Es war wilder, aber das ist auch natürlich. Früher waren die Leute jünger und vor allen Dingen ausgehungerter. Es gab keine Festivals. Das Rock Hard Festival 1991 war das erste Metalfestival überhaupt in Deutschland – ich kann mich jedenfalls an kein anderes Festival davor in diesem extremen Bereich erinnern. Heute sind die Leute beeinflusst von YouTube, und so viele Veröffentlichungen gab es damals einfach nicht. Es gab pro Monat Veröffentlichungen von drei, vier Bands, die man kaufen musste, heute gibt es zehn, fünfzehn Veröffentlichungen, die man kaufen könnte, die alle einen hohen Standard haben, alle top sind, aber… man merkt einfach, dass das Publikum übersättigt ist.

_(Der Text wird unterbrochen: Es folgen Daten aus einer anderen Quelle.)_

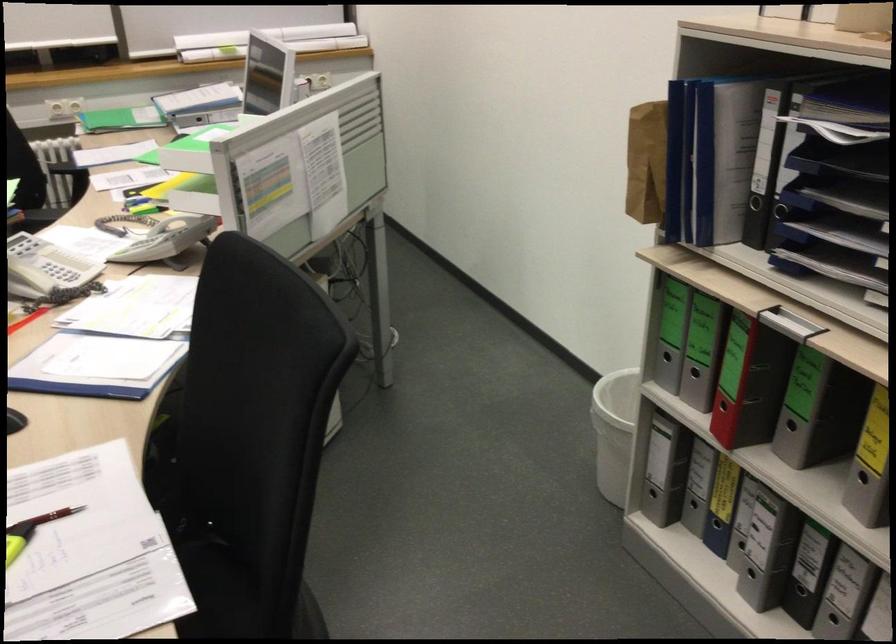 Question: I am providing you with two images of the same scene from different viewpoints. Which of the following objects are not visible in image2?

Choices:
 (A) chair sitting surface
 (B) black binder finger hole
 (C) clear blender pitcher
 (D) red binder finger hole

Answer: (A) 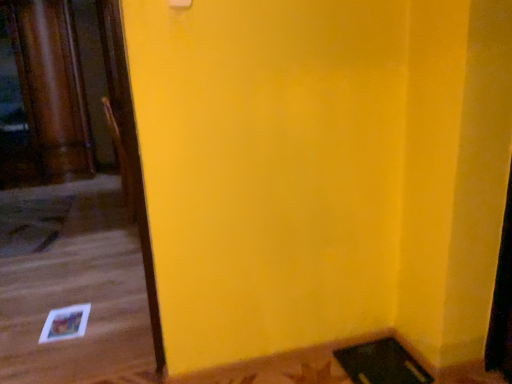 Question: Is rug at lower left inside or outside of wooden chair at left?

Choices:
 (A) inside
 (B) outside

Answer: (B)

Question: Does point (59, 220) appear closer or farther from the camera than point (117, 129)?

Choices:
 (A) closer
 (B) farther

Answer: (B)

Question: In terms of size, does rug at lower left appear bigger or smaller than wooden chair at left?

Choices:
 (A) small
 (B) big

Answer: (A)

Question: In terms of width, does wooden chair at left look wider or thinner when compared to rug at lower left?

Choices:
 (A) thin
 (B) wide

Answer: (A)

Question: Considering the relative positions of wooden chair at left and rug at lower left in the image provided, is wooden chair at left to the left or to the right of rug at lower left?

Choices:
 (A) left
 (B) right

Answer: (B)

Question: Is wooden chair at left inside or outside of rug at lower left?

Choices:
 (A) outside
 (B) inside

Answer: (A)

Question: Considering the positions of wooden chair at left and rug at lower left in the image, is wooden chair at left bigger or smaller than rug at lower left?

Choices:
 (A) big
 (B) small

Answer: (A) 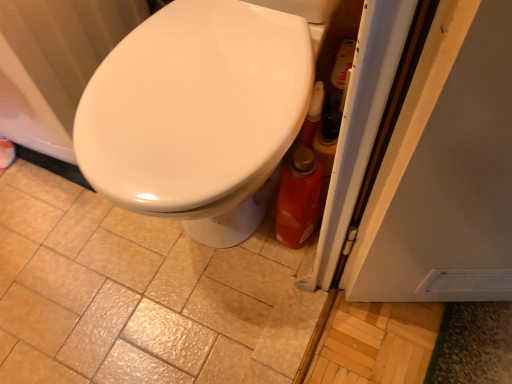 Where is `vacant region above matte ceramic tile at center (from a real-world perspective)`? vacant region above matte ceramic tile at center (from a real-world perspective) is located at coordinates (106, 278). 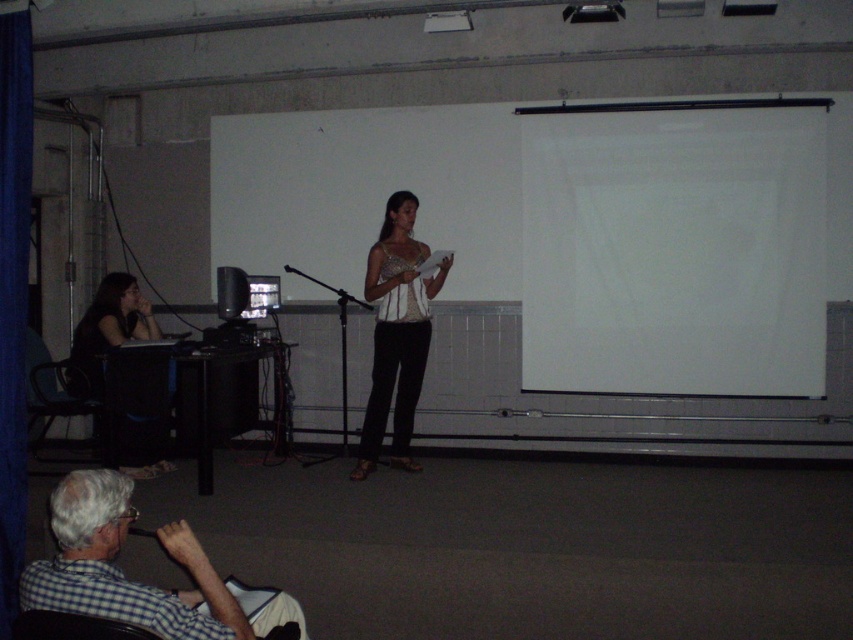 Based on the scene description, can you determine which object is taller between the checkered fabric shirt at lower left and the matte black monitor at left?

The checkered fabric shirt at lower left is much taller than the matte black monitor at left.

Consider the image. Based on the scene description, which object is taller between the black plastic projector at upper center and the black plastic microphone at lower left?

The black plastic microphone at lower left is taller than the black plastic projector at upper center.

You are a stagehand preparing to adjust the lighting for the speaker at the podium. You need to ensure that the checkered fabric shirt at lower left and the matte black monitor at left are both visible to the audience. Based on their positions, which object is closer to the front of the stage?

The checkered fabric shirt at lower left is positioned under the matte black monitor at left, meaning it is closer to the front of the stage. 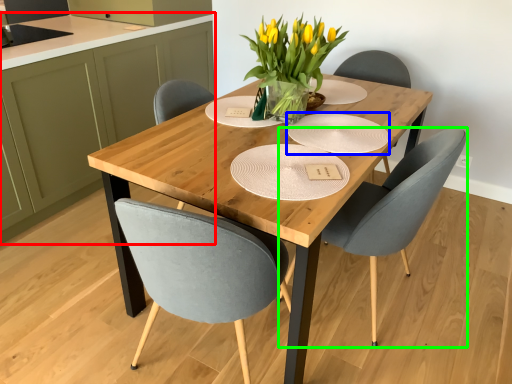 Question: Which object is positioned closest to cabinetry (highlighted by a red box)? Select from paper plate (highlighted by a blue box) and chair (highlighted by a green box).

Choices:
 (A) paper plate
 (B) chair

Answer: (A) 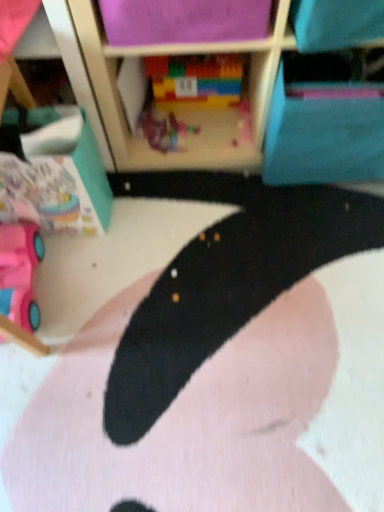 At what (x,y) coordinates should I click in order to perform the action: click on space that is in front of blue fabric cabinet at upper right. Please return your answer as a coordinate pair (x, y). Looking at the image, I should click on (321, 227). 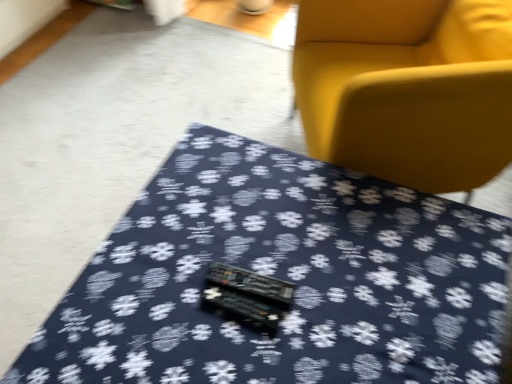 Question: From a real-world perspective, is dark blue fabric at center located higher than matte yellow armchair at upper right?

Choices:
 (A) yes
 (B) no

Answer: (B)

Question: From the image's perspective, is dark blue fabric at center located above matte yellow armchair at upper right?

Choices:
 (A) no
 (B) yes

Answer: (A)

Question: Can you confirm if dark blue fabric at center is shorter than matte yellow armchair at upper right?

Choices:
 (A) no
 (B) yes

Answer: (B)

Question: Considering the relative sizes of dark blue fabric at center and matte yellow armchair at upper right in the image provided, is dark blue fabric at center wider than matte yellow armchair at upper right?

Choices:
 (A) no
 (B) yes

Answer: (B)

Question: Is dark blue fabric at center oriented away from matte yellow armchair at upper right?

Choices:
 (A) yes
 (B) no

Answer: (B)

Question: From the image's perspective, is dark blue fabric at center under matte yellow armchair at upper right?

Choices:
 (A) no
 (B) yes

Answer: (B)

Question: Does matte yellow armchair at upper right have a larger size compared to dark blue fabric at center?

Choices:
 (A) no
 (B) yes

Answer: (B)

Question: Is dark blue fabric at center at the back of matte yellow armchair at upper right?

Choices:
 (A) yes
 (B) no

Answer: (B)

Question: Is matte yellow armchair at upper right next to dark blue fabric at center and touching it?

Choices:
 (A) yes
 (B) no

Answer: (B)

Question: Would you say matte yellow armchair at upper right contains dark blue fabric at center?

Choices:
 (A) no
 (B) yes

Answer: (A)

Question: Can you confirm if matte yellow armchair at upper right is taller than dark blue fabric at center?

Choices:
 (A) no
 (B) yes

Answer: (B)

Question: Considering the relative positions of matte yellow armchair at upper right and dark blue fabric at center in the image provided, is matte yellow armchair at upper right to the left of dark blue fabric at center from the viewer's perspective?

Choices:
 (A) no
 (B) yes

Answer: (A)

Question: Is dark blue fabric at center in front of or behind matte yellow armchair at upper right in the image?

Choices:
 (A) behind
 (B) front

Answer: (B) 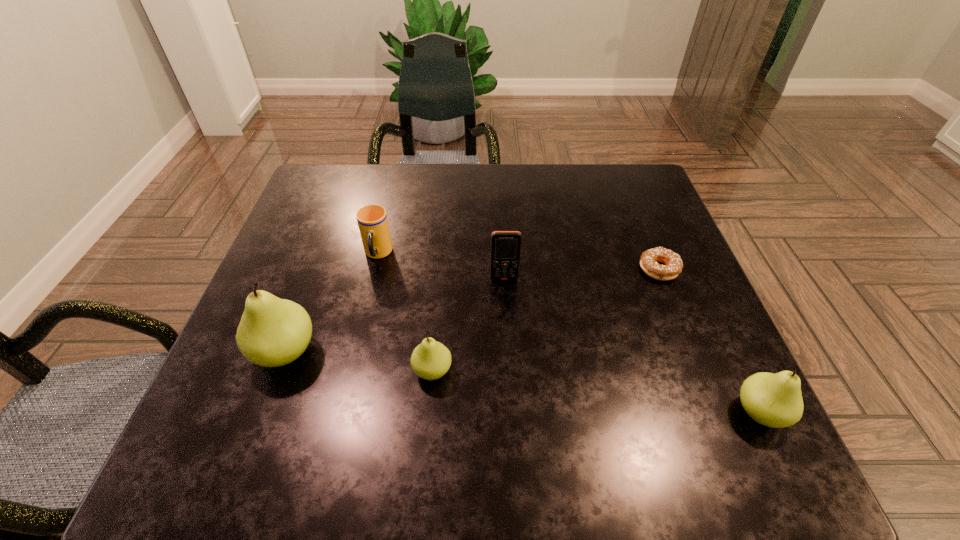 What are the coordinates of `vacant space located 0.360m on the left of the rightmost pear` in the screenshot? It's located at (526, 412).

Where is `vacant space located 0.220m on the screen of the cellular telephone`? Image resolution: width=960 pixels, height=540 pixels. vacant space located 0.220m on the screen of the cellular telephone is located at coordinates click(509, 367).

You are a GUI agent. You are given a task and a screenshot of the screen. Output one action in this format:
    pyautogui.click(x=<x>, y=<y>)
    Task: Click on the vacant position located 0.280m on the side of the cup with the handle
    This screenshot has width=960, height=540.
    Given the screenshot: What is the action you would take?
    pyautogui.click(x=349, y=374)

Identify the location of vacant space located 0.230m on the left of the shortest object. (540, 269).

The height and width of the screenshot is (540, 960). I want to click on object at the left edge, so click(x=273, y=332).

Where is `pear that is at the right edge`? pear that is at the right edge is located at coordinates (775, 400).

Locate an element on the screen. This screenshot has height=540, width=960. doughnut located at the right edge is located at coordinates (673, 266).

Find the location of `object present at the near left corner`. object present at the near left corner is located at coordinates (273, 332).

The width and height of the screenshot is (960, 540). Find the location of `object present at the near right corner`. object present at the near right corner is located at coordinates (775, 400).

In the image, there is a desktop. Where is `vacant space at the far edge`? This screenshot has height=540, width=960. vacant space at the far edge is located at coordinates (522, 168). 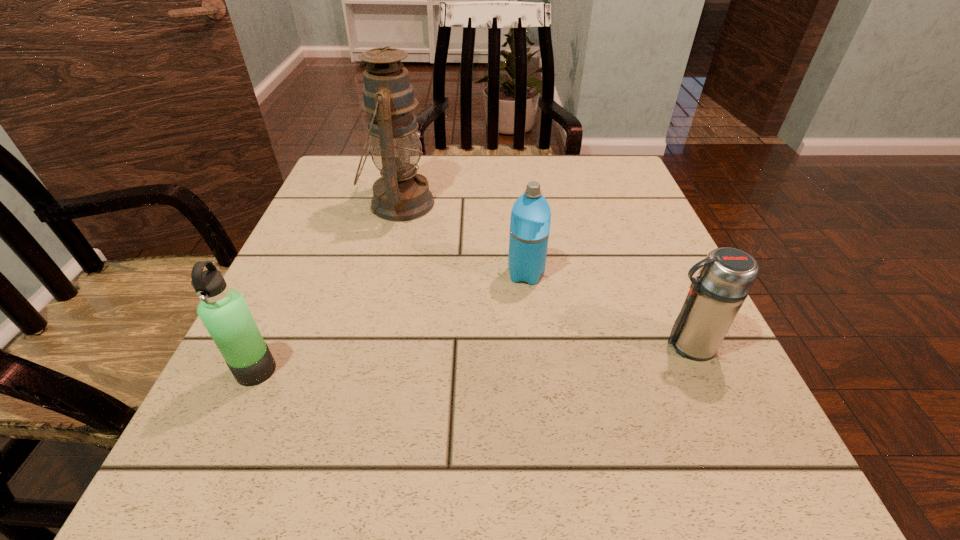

Aber was ich auch merke, ist, dass das Oldschool Death Metal-Publikum langsam zurückkommt, es sind auch junge Leute dabei, die das für sich entdecken und die Qualität dessen entdecken, woraus vieles heute entstanden ist: Metalcore, Deathcore oder Sludgecore oder was auch immer.
Denkst Du, dass Ihr auch ein jüngeres Publikum ansprecht?
Das kann ich gar nicht genau sagen. Ich beobachte, dass viele jüngere Leute in unserem Publikum sind, die den Namen wahrscheinlich mal gehört haben und gehört haben, dass MORGOTH zur Gründerszene des Death Metal gehört. Ich finde es aber auch sehr schön, dass die Musik immer noch einen gewissen Stellenwert hat.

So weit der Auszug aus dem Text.